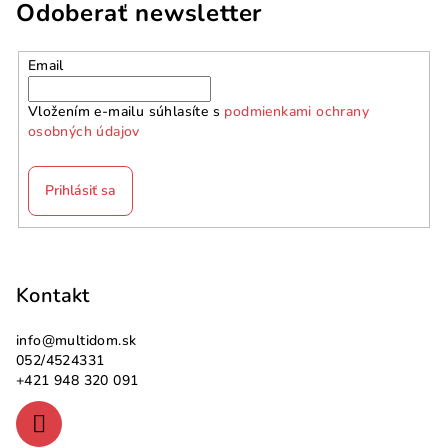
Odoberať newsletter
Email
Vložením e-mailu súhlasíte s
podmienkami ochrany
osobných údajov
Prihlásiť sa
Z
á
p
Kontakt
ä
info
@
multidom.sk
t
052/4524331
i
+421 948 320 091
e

+++

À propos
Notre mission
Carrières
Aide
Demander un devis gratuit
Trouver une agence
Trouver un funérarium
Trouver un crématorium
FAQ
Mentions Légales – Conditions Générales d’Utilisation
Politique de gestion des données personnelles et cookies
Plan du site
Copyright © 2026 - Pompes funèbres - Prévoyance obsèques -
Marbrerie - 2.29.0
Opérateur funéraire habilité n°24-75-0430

+++

**Prompt:** Starting at the line above that contains "Mentions Légales –", write out each line exactly until the line that contains "Opérateur funéraire habilité n°24-75-0430" has been written, and stop there.

**Your response:**
Mentions Légales – Conditions Générales d’Utilisation
Politique de gestion des données personnelles et cookies
Plan du site
Copyright © 2026 - Pompes funèbres - Prévoyance obsèques -
Marbrerie - 2.29.0
Opérateur funéraire habilité n°24-75-0430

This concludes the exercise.